De là où je viens et sans doute dans de nombreux pays, l’expérience du confinement est éminemment féminine. Je peux affirmer que des millions de femmes ont été et sont encore aujourd’hui confinées parce qu’elles sont femmes, tandis qu’aucun homme ne l’a, à ma connaissance, été en raison de son genre.

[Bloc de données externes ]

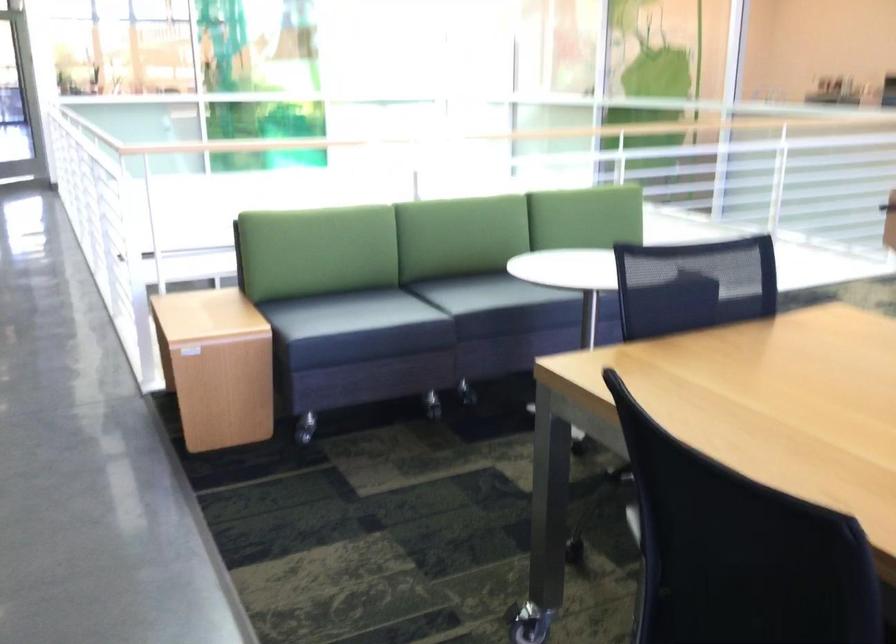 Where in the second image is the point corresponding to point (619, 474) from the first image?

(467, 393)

Pour ma part, devoir rester entre quatre murs ne m’invite donc
pas à convoquer des métaphores romantiques, mais suscite au contraire une sensation
traumatogène d’une réclusion quotidienne non désirée vécue par des millions de
mes semblables. Non pas que je remette en question le caractère impérieux du
confinement d’un point de vue sanitaire, il réveille cependant en moi une peur
archaïque de voir sévir de nouveau le fantôme du geôlier symbolique que je
croyais avoir définitivement chassé. Dans cet entravement, cette limitation du
mouvement, le sentiment d’asphyxie ne tient pas seulement de mon expérience
personnelle. Je l’ai hérité de plusieurs générations de femmes que j’ai contemplées,
aimées, plaintes, comprises, haïes parfois. Je n’avais pas choisi de porter
leur fardeau jusqu’à ce que je réalise que leur condition était aussi la
mienne.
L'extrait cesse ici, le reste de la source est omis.